§ **Your assignment**
Lines from the line with "en Miami y sus alrededores!" to the line with "confiable, solo tienes que llamarnos." in the entries below, and only those, must be output exactly, with both ends included.
Dataset records START
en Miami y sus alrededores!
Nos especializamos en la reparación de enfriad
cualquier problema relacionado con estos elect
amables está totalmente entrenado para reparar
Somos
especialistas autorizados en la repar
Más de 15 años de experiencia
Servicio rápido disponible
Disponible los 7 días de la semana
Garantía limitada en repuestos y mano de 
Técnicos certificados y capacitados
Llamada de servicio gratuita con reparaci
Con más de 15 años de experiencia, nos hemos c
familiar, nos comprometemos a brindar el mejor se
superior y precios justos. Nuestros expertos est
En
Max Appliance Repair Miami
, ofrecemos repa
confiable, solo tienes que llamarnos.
Dataset records END
Dataset records START
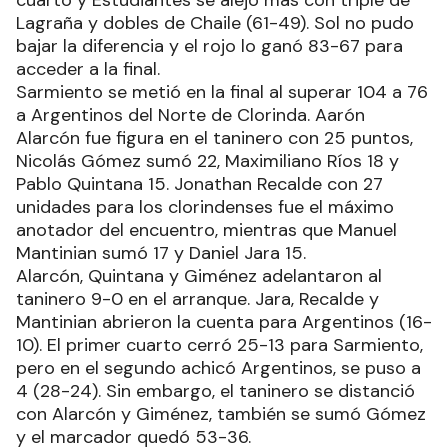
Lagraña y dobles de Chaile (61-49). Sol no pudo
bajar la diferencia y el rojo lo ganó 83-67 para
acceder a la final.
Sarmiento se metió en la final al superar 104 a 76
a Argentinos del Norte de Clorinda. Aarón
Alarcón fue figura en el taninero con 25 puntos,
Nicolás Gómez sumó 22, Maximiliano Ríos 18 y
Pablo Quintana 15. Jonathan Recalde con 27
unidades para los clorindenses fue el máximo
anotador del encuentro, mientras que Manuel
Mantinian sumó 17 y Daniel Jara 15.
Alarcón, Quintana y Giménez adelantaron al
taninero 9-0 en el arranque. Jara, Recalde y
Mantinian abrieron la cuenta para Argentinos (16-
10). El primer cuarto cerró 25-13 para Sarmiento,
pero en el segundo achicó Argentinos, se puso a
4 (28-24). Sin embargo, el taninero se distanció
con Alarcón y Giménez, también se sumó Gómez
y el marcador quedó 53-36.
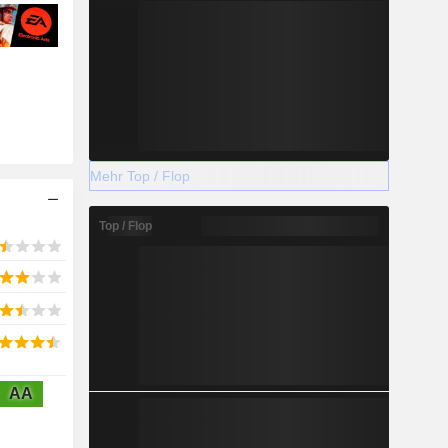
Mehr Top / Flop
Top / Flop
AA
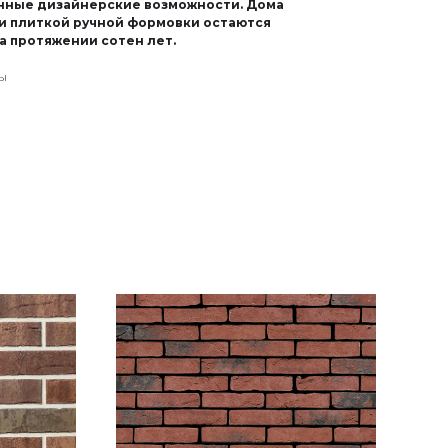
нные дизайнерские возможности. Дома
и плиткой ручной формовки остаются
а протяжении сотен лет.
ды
Dataset records END
Dataset records START
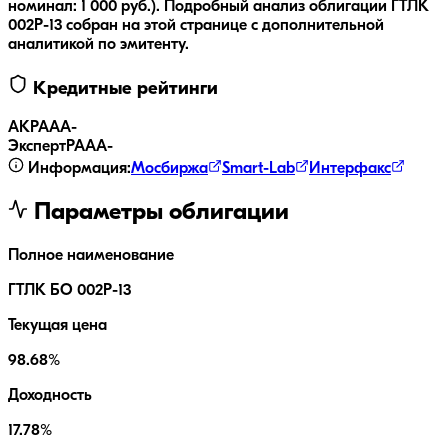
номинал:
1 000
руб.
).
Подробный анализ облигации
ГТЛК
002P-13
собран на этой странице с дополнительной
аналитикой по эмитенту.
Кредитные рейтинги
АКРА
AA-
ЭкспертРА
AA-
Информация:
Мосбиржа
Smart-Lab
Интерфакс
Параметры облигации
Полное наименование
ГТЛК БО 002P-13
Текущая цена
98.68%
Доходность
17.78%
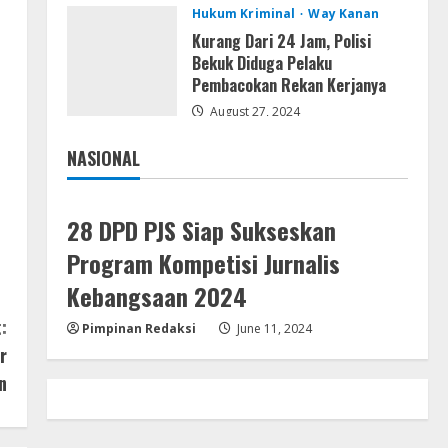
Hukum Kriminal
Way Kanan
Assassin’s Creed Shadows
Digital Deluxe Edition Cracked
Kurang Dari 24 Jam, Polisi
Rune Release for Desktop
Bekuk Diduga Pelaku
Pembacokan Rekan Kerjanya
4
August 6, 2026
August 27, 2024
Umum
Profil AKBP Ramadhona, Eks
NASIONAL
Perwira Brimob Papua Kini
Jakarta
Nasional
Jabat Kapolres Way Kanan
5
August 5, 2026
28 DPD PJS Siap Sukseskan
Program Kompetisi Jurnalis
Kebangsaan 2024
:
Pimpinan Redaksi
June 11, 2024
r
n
Dataset records END
§ **Answer to this exercise**
en Miami y sus alrededores!
Nos especializamos en la reparación de enfriad
cualquier problema relacionado con estos elect
amables está totalmente entrenado para reparar
Somos
especialistas autorizados en la repar
Más de 15 años de experiencia
Servicio rápido disponible
Disponible los 7 días de la semana
Garantía limitada en repuestos y mano de 
Técnicos certificados y capacitados
Llamada de servicio gratuita con reparaci
Con más de 15 años de experiencia, nos hemos c
familiar, nos comprometemos a brindar el mejor se
superior y precios justos. Nuestros expertos est
En
Max Appliance Repair Miami
, ofrecemos repa
confiable, solo tienes que llamarnos.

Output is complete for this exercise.